Solving Communication problems between DB and ASM instances

    Nov 7, 2017 5:29:00 PM by Deiby Gomez

    Introduction

    Most of the time I write how-to articles or I am introducing a new feature of Oracle Database. Those articles contain new information that’s good to know and help people fix issues or to use a function/feature, but in this time I am writing about situations I have had. It’s good for readers and beginners to know those little details around how an issue was fixed, what daily work is like for another DBA, or just to read a funny story. In this article I will tell a story regarding a problem a customer had a long time ago; the root cause is not frequent (I hope!) but if we don’t understand the relevant concepts we could spend several hours trying to find out a root cause that could be easy to identify when the our concepts are solid.
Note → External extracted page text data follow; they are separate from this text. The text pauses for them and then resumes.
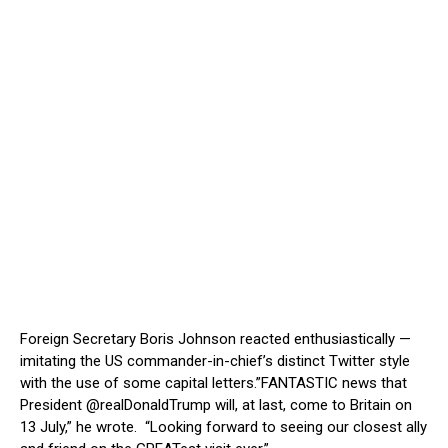
Foreign Secretary Boris Johnson reacted enthusiastically —
imitating the US commander-in-chief’s distinct Twitter style
with the use of some capital letters.”FANTASTIC news that
President @realDonaldTrump will, at last, come to Britain on
13 July,” he wrote. “Looking forward to seeing our closest ally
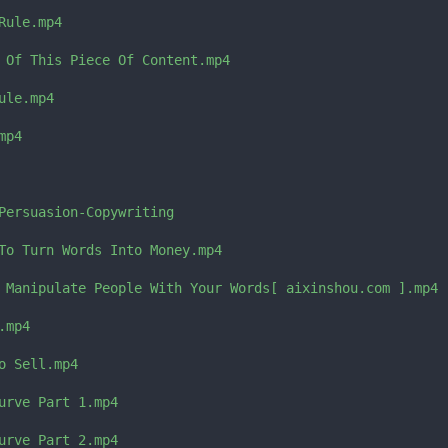
ule.mp4

 Of This Piece Of Content.mp4

le.mp4

p4

Persuasion-Copywriting

To Turn Words Into Money.mp4

 Manipulate People With Your Words[ aixinshou.com ].mp4

mp4

 Sell.mp4

urve Part 1.mp4

urve Part 2.mp4
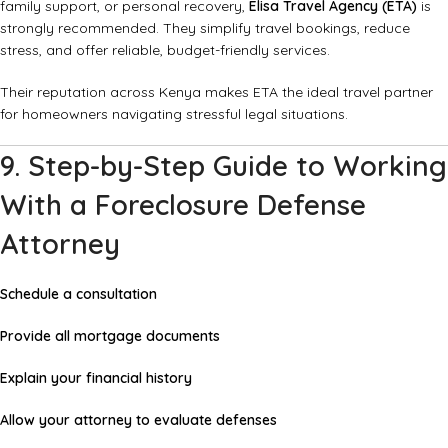
family support, or personal recovery,
Elisa Travel Agency (ETA)
is
strongly recommended. They simplify travel bookings, reduce
stress, and offer reliable, budget-friendly services.
Their reputation across Kenya makes ETA the ideal travel partner
for homeowners navigating stressful legal situations.
9. Step-by-Step Guide to Working
With a Foreclosure Defense
Attorney
Schedule a consultation
Provide all mortgage documents
Explain your financial history
Allow your attorney to evaluate defenses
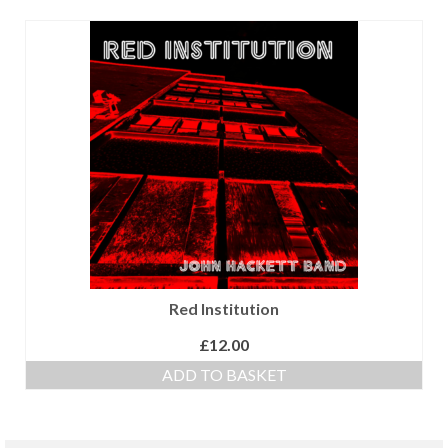
Red Institution
£
12.00
ADD TO BASKET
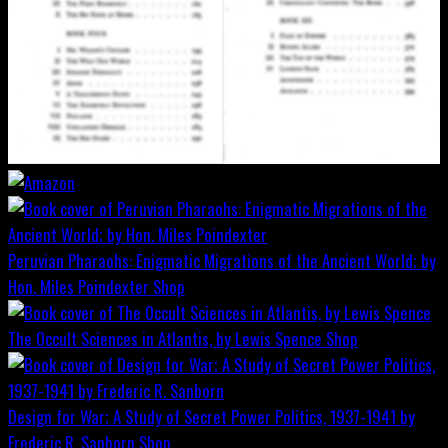
Peruvian Pharaohs: Enigmatic Migrations of the Ancient World; by
Hon. Miles Poindexter
Shop
The Occult Sciences in Atlantis, by Lewis Spence
Shop
Design for War; A Study of Secret Power Politics, 1937-1941 by
Frederic R. Sanborn
Shop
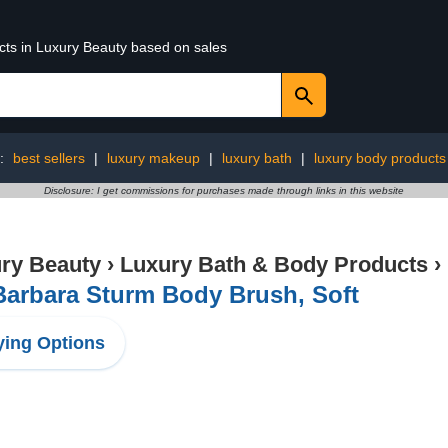
ucts in Luxury Beauty based on sales
g:
best sellers
|
luxury makeup
|
luxury bath
|
luxury body products
Disclosure: I get commissions for purchases made through links in this website
ry Beauty
›
Luxury Bath & Body Products
›
Barbara Sturm Body Brush, Soft
ing Options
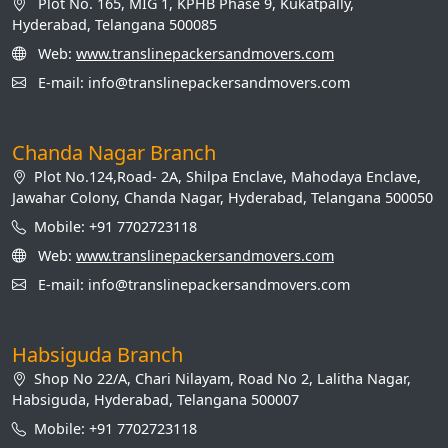
Plot No. 165, MIG 1, KPHB Phase 9, Kukatpally,
Hyderabad, Telangana 500085
Web:
www.translinepackersandmovers.com
E-mail: info@translinepackersandmovers.com
Chanda Nagar Branch
Plot No.124,Road- 2A, Shilpa Enclave, Mahodaya Enclave,
Jawahar Colony, Chanda Nagar, Hyderabad, Telangana 500050
Mobile: +91 7702723118
Web:
www.translinepackersandmovers.com
E-mail: info@translinepackersandmovers.com
Habsiguda Branch
Shop No 22/A, Chari Nilayam, Road No 2, Lalitha Nagar,
Habsiguda, Hyderabad, Telangana 500007
Mobile: +91 7702723118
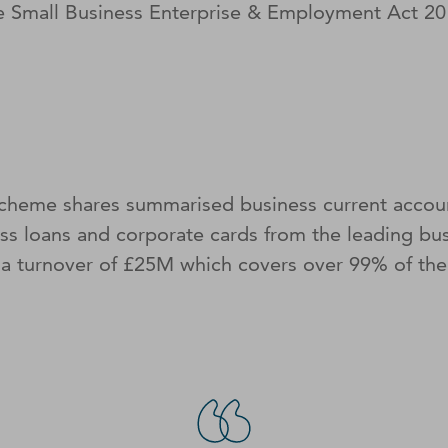
the Small Business Enterprise & Employment Act 
cheme shares summarised business current accoun
ss loans and corporate cards from the leading bu
 a turnover of £25M which covers over 99% of the 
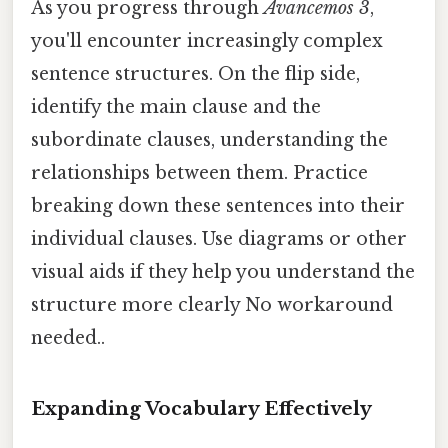
As you progress through
Avancemos 3
,
you'll encounter increasingly complex
sentence structures. On the flip side,
identify the main clause and the
subordinate clauses, understanding the
relationships between them. Practice
breaking down these sentences into their
individual clauses. Use diagrams or other
visual aids if they help you understand the
structure more clearly No workaround
needed..
Expanding Vocabulary Effectively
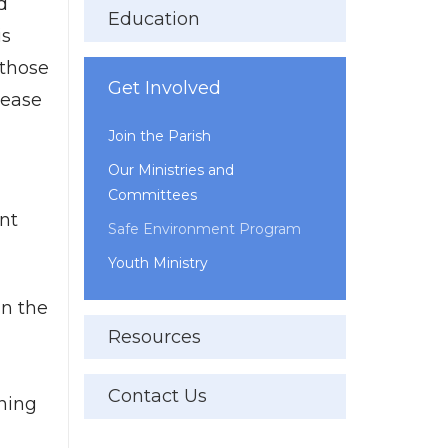
d
Education
is
 those
Get Involved
lease
Join the Parish
Our Ministries and
Committees
nt
Safe Environment Program
Youth Ministry
in the
Resources
Contact Us
ining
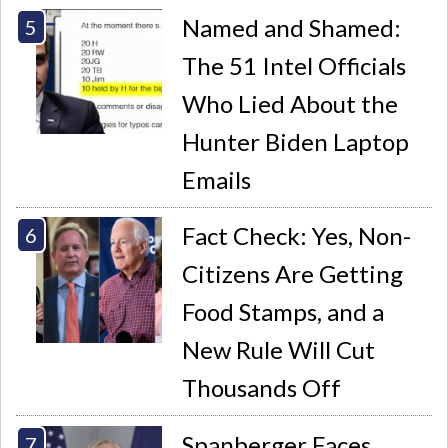
Named and Shamed:
The 51 Intel Officials
Who Lied About the
Hunter Biden Laptop
Emails
Fact Check: Yes, Non-
Citizens Are Getting
Food Stamps, and a
New Rule Will Cut
Thousands Off
Spanberger Faces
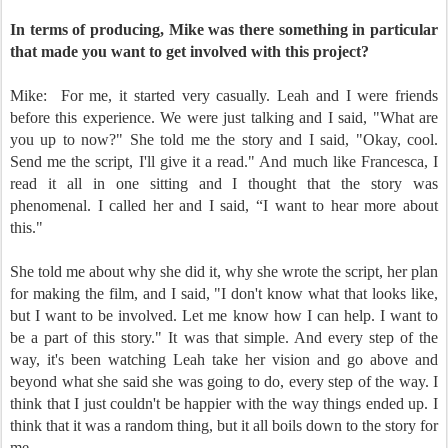
In terms of producing, Mike was there something in particular
that made you want to get involved with this project?
Mike:
For me, it started very casually. Leah and I were friends
before this experience. We were just talking and I said, "What are
you up to now?" She told me the story and I said, "Okay, cool.
Send me the script, I'll give it a read." And much like Francesca, I
read it all in one sitting and I thought that the story was
phenomenal. I called her and I said, “I want to hear more about
this."
She told me about why she did it, why she wrote the script, her plan
for making the film, and I said, "I don't know what that looks like,
but I want to be involved. Let me know how I can help. I want to
be a part of this story." It was that simple. And every step of the
way, it's been watching Leah take her vision and go above and
beyond what she said she was going to do, every step of the way. I
think that I just couldn't be happier with the way things ended up. I
think that it was a random thing, but it all boils down to the story for
me.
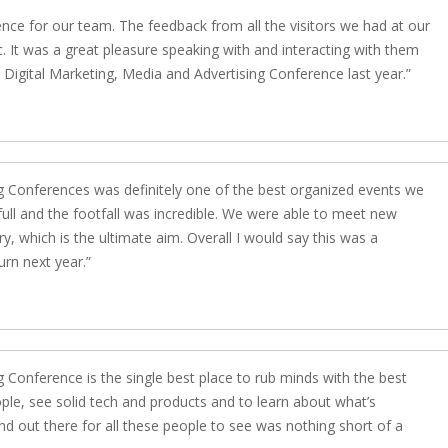
ience for our team. The feedback from all the visitors we had at our
c. It was a great pleasure speaking with and interacting with them
igital Marketing, Media and Advertising Conference last year.
 Conferences was definitely one of the best organized events we
 full and the footfall was incredible. We were able to meet new
y, which is the ultimate aim. Overall I would say this was a
rn next year.
Conference is the single best place to rub minds with the best
ple, see solid tech and products and to learn about what’s
nd out there for all these people to see was nothing short of a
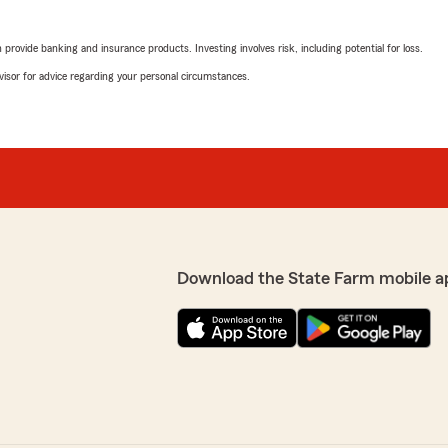
rovide banking and insurance products. Investing involves risk, including potential for loss.
advisor for advice regarding your personal circumstances.
Download the State Farm mobile a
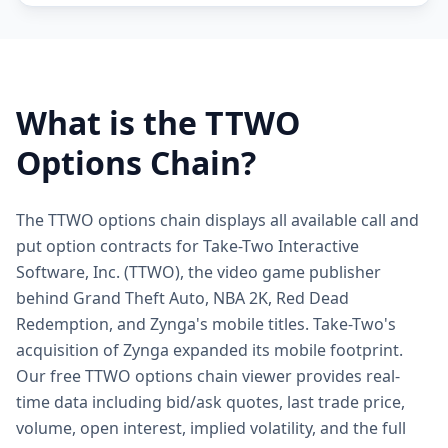
What is the
TTWO
Options Chain?
The TTWO options chain displays all available call and
put option contracts for Take-Two Interactive
Software, Inc. (TTWO), the video game publisher
behind Grand Theft Auto, NBA 2K, Red Dead
Redemption, and Zynga's mobile titles. Take-Two's
acquisition of Zynga expanded its mobile footprint.
Our free TTWO options chain viewer provides real-
time data including bid/ask quotes, last trade price,
volume, open interest, implied volatility, and the full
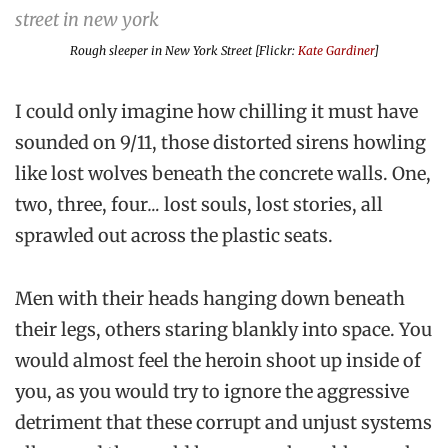
Rough sleeper in New York Street [Flickr:
Kate Gardiner
]
I could only imagine how chilling it must have
sounded on 9/11, those distorted sirens howling
like lost wolves beneath the concrete walls.
One,
two, three, four
…
lost souls, lost stories, all
sprawled out across the plastic seats.
Men with their heads hanging down beneath
their legs, others staring blankly into space. You
would almost feel the heroin shoot up inside of
you, as you would try to ignore the aggressive
detriment that these corrupt and unjust systems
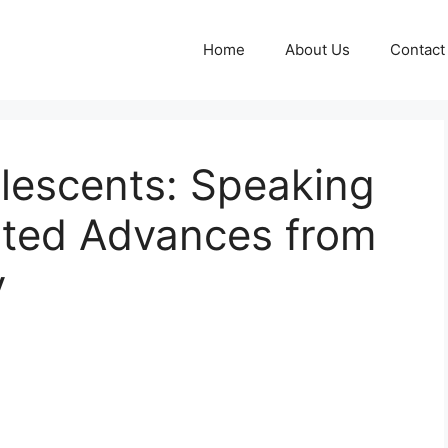
Home
About Us
Contact
escents: Speaking
ted Advances from
y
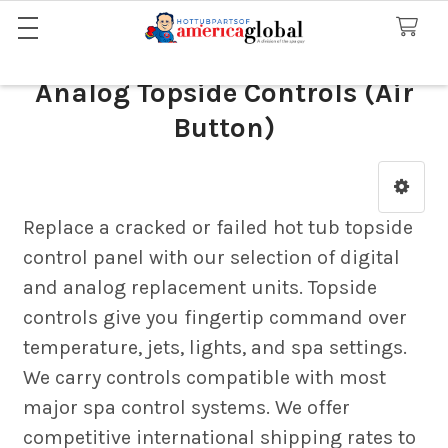
Analog Topside Controls (Air
Button)
Sidebar
Replace a cracked or failed hot tub topside
control panel with our selection of digital
and analog replacement units. Topside
controls give you fingertip command over
temperature, jets, lights, and spa settings.
We carry controls compatible with most
major spa control systems. We offer
competitive international shipping rates to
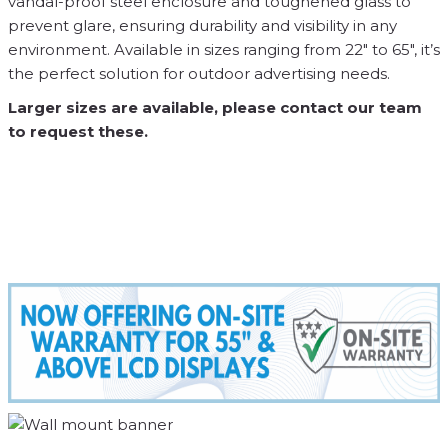
vandal-proof steel enclosure and toughened glass to
prevent glare, ensuring durability and visibility in any
environment. Available in sizes ranging from 22″ to 65″, it’s
the perfect solution for outdoor advertising needs.
Larger sizes are available, please contact our team
to request these.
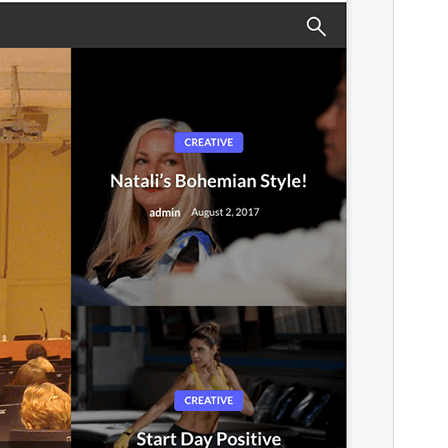
This is a child theme of
Newspaperss
.
අනුවාදය
1.43
Last updated
මැයි 17, 2026
Active installations
20+
WordPress version
4.5
PHP version
5.6
Theme homepage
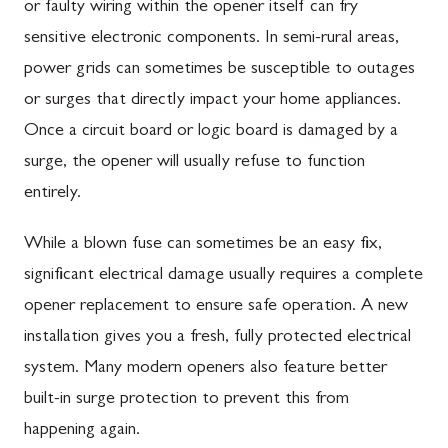
or faulty wiring within the opener itself can fry
sensitive electronic components. In semi-rural areas,
power grids can sometimes be susceptible to outages
or surges that directly impact your home appliances.
Once a circuit board or logic board is damaged by a
surge, the opener will usually refuse to function
entirely.
While a blown fuse can sometimes be an easy fix,
significant electrical damage usually requires a complete
opener replacement to ensure safe operation. A new
installation gives you a fresh, fully protected electrical
system. Many modern openers also feature better
built-in surge protection to prevent this from
happening again.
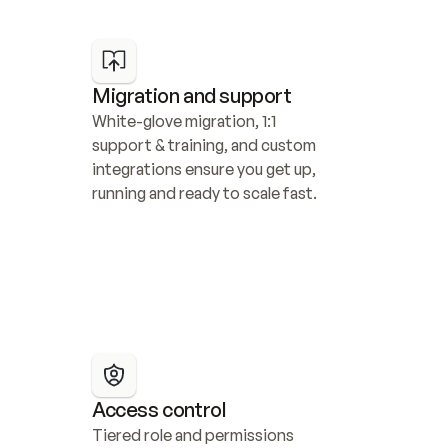
Migration and support
White-glove migration, 1:1 
support & training, and custom 
integrations ensure you get up, 
running and ready to scale fast.
Access control
Tiered role and permissions 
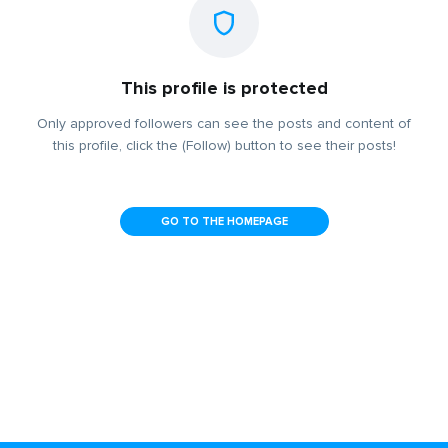
This profile is protected
Only approved followers can see the posts and content of
this profile, click the (Follow) button to see their posts!
GO TO THE HOMEPAGE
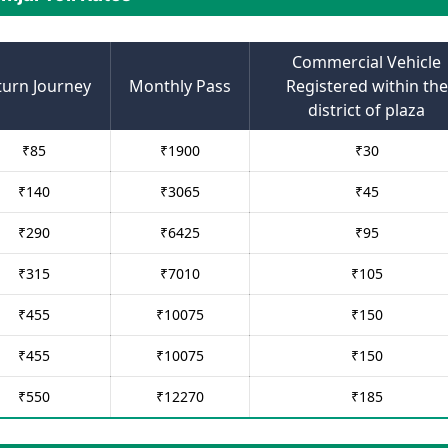
Commercial Vehicle
turn Journey
Monthly Pass
Registered within the
district of plaza
₹
85
₹
1900
₹
30
₹
140
₹
3065
₹
45
₹
290
₹
6425
₹
95
₹
315
₹
7010
₹
105
₹
455
₹
10075
₹
150
₹
455
₹
10075
₹
150
₹
550
₹
12270
₹
185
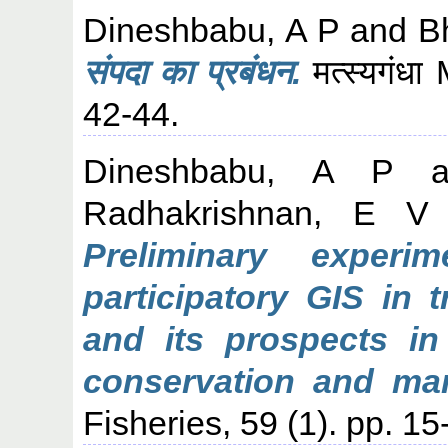
Dineshbabu, A P
and
B
संपदा का प्रबंधन.
मत्स्यगंध
42-44.
Dineshbabu, A P
a
Radhakrishnan, E V
Preliminary experi
participatory GIS in 
and its prospects in
conservation and ma
Fisheries, 59 (1). pp. 15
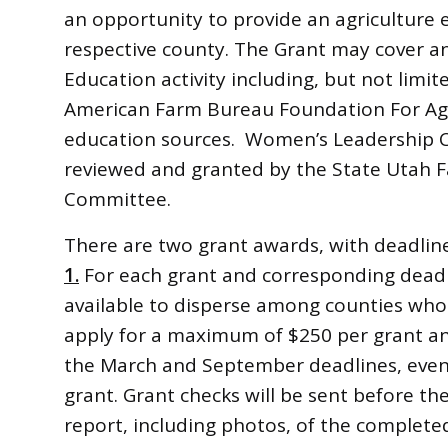
an opportunity to provide an agriculture 
respective county. The Grant may cover 
Education activity including, but not limit
American Farm Bureau Foundation For Agri
education sources. Women’s Leadership 
reviewed and granted by the State Utah
Committee.
There are two grant awards, with deadlin
1.
For each grant and corresponding deadl
available to disperse among counties who 
apply for a maximum of $250 per grant a
the March and September deadlines, even 
grant. Grant checks will be sent before the 
report, including photos, of the completed 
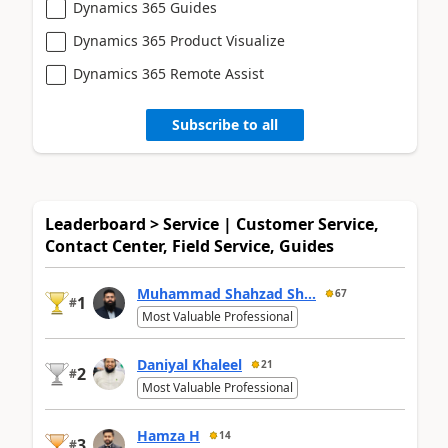
Dynamics 365 Guides
Dynamics 365 Product Visualize
Dynamics 365 Remote Assist
Subscribe to all
Leaderboard > Service | Customer Service,
Contact Center, Field Service, Guides
Muhammad Shahzad Sh...
67
1
#
Most Valuable Professional
Daniyal Khaleel
21
2
#
Most Valuable Professional
Hamza H
14
3
#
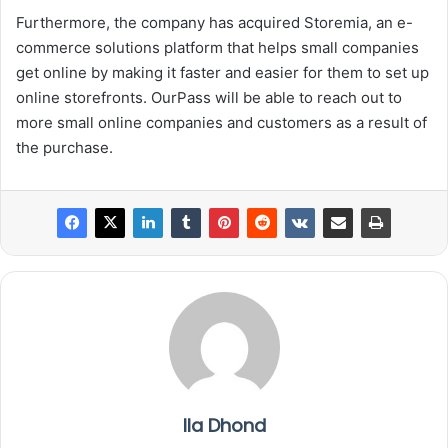
Furthermore, the company has acquired Storemia, an e-
commerce solutions platform that helps small companies
get online by making it faster and easier for them to set up
online storefronts. OurPass will be able to reach out to
more small online companies and customers as a result of
the purchase.
Ila Dhond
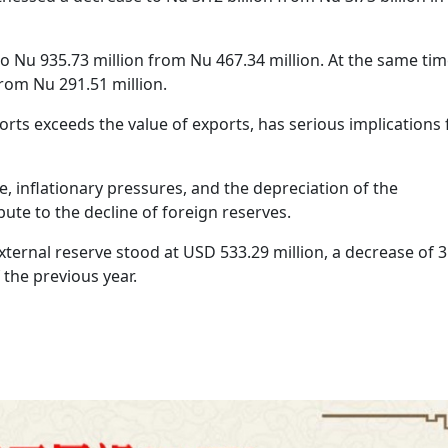
o Nu 935.73 million from Nu 467.34 million. At the same tim
rom Nu 291.51 million.
ports exceeds the value of exports, has serious implications 
, inflationary pressures, and the depreciation of the
ute to the decline of foreign reserves.
xternal reserve stood at USD 533.29 million, a decrease of 
the previous year.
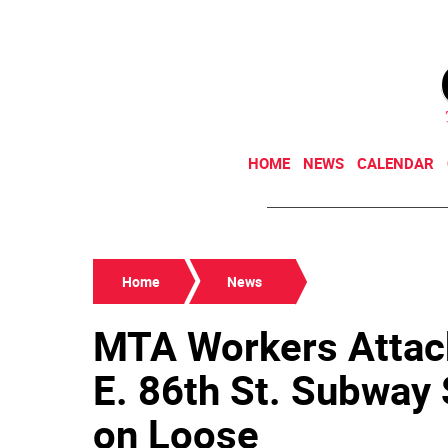
HOME
NEWS
CALENDAR
Home
News
MTA Workers Attack
E. 86th St. Subway 
on Loose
    Infrequent, but it can happen

    A long time ago I received a call from a customer saying that there were some errors in the database instance. Well, interestingly the databases were executing DMLs properly without any issue. I asked the customer if these errors appeared only with one specific operation like an Insert, or like a CREATE <something>, etc.; and he said that he was running a script received from the application team to create several tablespaces with its datafiles.  When he was running the script he was receiving the following errors:

    ORA-01119: error in creating database file '+DATA'
    ORA-17502: ksfdcre:4 Failed to create file +DATA
    ORA-27300: OS system dependent operation:open failed with status: 2
    ORA-27301: OS failure message: No such file or directory
    ORA-27302: failure occurred at: sskgmsmr_7

    First, you can see that the set of errors says that there is a directory or file that doesn’t exist in the OS; on the other hand, it points to the ASM disk group, which in this case is “+DATA”. So this is confusing, because either the file that the database is looking for is in ASM or it is in the OS.  I did a quick check of the database instance and it was OK. There were no errors in the alert log, all the disks were healthy. On the database side, however, there seemed to be some issues, specifically with the sentences “CREATE TABLESPACE” which the customer had in the script provided by the application team.

    So, the clues were:

    • No issues with the ASM Instance
    • DMLs were being executed successfully in the database instance.
    • CREATE TABLESPACE statements fail in the database instance.
    • ASM and OS are both involved in a “file” or “directory” that doesn’t exist. 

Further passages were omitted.